How to upgrade Amazon EKS worker nodes with Karpenter Drift

Introduction

Karpenter is an open-source cluster autoscaler that provisions right-sized nodes in response to unschedulable pods based on aggregated CPU, memory, volume requests, and other Kubernetes scheduling constraints (e.g., affinities and pod topology spread constraints), which simplifies infrastructure management. When using Cluster Autoscaler as an alternative autoscaler, all Kubernetes nodes in a node group must have the same capacity (vCPU and memory) for autoscaling to work effectively. This results in customers having many node groups of different instance sizes, each backed by an Amazon EC2 Auto Scaling group, to meet the requirements of their workload. As a workload continually evolves overtime, the changing resource requirements mean picking the right-sized Amazon Elastic Compute Cloud (Amazon EC2) instances can be challenging. In addition, as Karpenter doesn’t orchestrate capacity management with external infrastructure like node groups and Amazon EC2 auto scaling groups, it introduces a different perspective to operational processes to keep worker node components and operating systems up to date with the latest security patches and features.

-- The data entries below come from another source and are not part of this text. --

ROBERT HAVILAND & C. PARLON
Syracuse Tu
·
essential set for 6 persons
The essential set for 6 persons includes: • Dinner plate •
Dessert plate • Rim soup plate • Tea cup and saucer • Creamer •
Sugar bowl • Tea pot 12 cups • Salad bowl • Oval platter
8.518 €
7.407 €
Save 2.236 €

In this post, we’ll describe the mechanism for patching Kubernetes worker nodes provisioned with Karpenter through a gated Karpenter feature called Drift. If you have many worker nodes across multiple Amazon EKS clusters, then this mechanism can help you continuously patch at scale.

Solution overview

Karpenter node patching mechanisms

When Amazon EKS supports a new Kubernetes version, you can upgrade your Amazon Elastic Kubernetes Service (Amazon EKS) cluster control plane to the next version with a single API call. Upgrading the Kubernetes data plane involves updating the Amazon Machine Image (AMI) for the Kubernetes worker nodes. AWS releases AMIs for new Kubernetes versions as well as patches and CVEs(Common Vulnerabilities and Exposures). You can choose from a wide variety of Amazon EKS-optimized AMIs. Alternatively, you can also use your own custom AMIs. Currently, Karpenter in the AWSNodeTemplate resource supports amiFamily values AL2, Bottlerocket, Ubuntu, Windows2019, Windows2022 and Custom. When an amiFamily of Custom is chosen, then an amiSelector must be specified that informs Karpenter on which custom AMIs are to be used. If no amiFamily is defined, then Karpenter sets the default amiFamily to AL2,and uses the Amazon EKS-optimized Linux AMI.

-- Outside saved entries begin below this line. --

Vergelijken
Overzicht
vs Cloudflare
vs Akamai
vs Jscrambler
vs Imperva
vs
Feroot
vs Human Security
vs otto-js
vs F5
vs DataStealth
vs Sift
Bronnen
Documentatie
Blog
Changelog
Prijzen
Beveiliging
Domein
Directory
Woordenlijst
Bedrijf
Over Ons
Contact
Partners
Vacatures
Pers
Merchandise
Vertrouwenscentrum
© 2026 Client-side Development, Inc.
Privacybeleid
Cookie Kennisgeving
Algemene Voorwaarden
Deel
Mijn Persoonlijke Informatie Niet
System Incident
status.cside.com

Karpenter uses Drift to upgrade Kubernetes nodes and upgrades the nodes following a rolling deployment. As nodes are de-provisioned, nodes are cordoned to prevent new pods scheduling and pods are evicted using the Kubernetes Eviction API. The Drift mechanism is as follows:

Drift

For Kubernetes nodes provisioned with Karpenter that have drifted from their desired specification, Karpenter provisions new nodes first, evicts pods from the old nodes, and then terminates. At the time of writing this post, the Drift interval is set to 5 minutes. However, if the Provisioner or AWSNodeTemplate is updated, then the Drift check is triggered immediately. Drift for AMIs has two behaviors: one when an AMI is provided by a user and one without.

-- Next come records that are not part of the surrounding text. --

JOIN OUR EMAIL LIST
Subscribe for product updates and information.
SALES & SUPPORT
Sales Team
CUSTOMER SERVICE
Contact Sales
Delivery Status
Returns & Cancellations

Drift with specified AMI values

You may consider this approach to control the promotion of AMIs through application environments for consistency. If you change the AMI(s) in the AWSNodeTemplate for a provisioner or associate a different node template with the provisioner, Karpenter detects that the existing worker nodes have drifted from the desired setting.

To trigger the upgrade, associate the new AMI(s) in the node template and Karpenter upgrades the worker nodes via a rolling deployment. AMIs can be specified explicitly by AMI ID, AMI names, or even specific tags. If multiple AMIs satisfy the criteria, then the latest AMI is chosen. Customers can track which AMIs are discovered by the AWSNodeTemplate from the amis value(s) under status field in AWSNodeTemplate. One way of getting the status would be by running kubectl describe on the AWSNodeTemplate. In certain scenarios, if both the old and the new AMIs are discovered by the AWSNodeTemplate, then the running nodes with old AMIs won’t be drifted, though the new nodes are provisioned using the new AMI. To learn more about selecting AMIs in the node template, refer here.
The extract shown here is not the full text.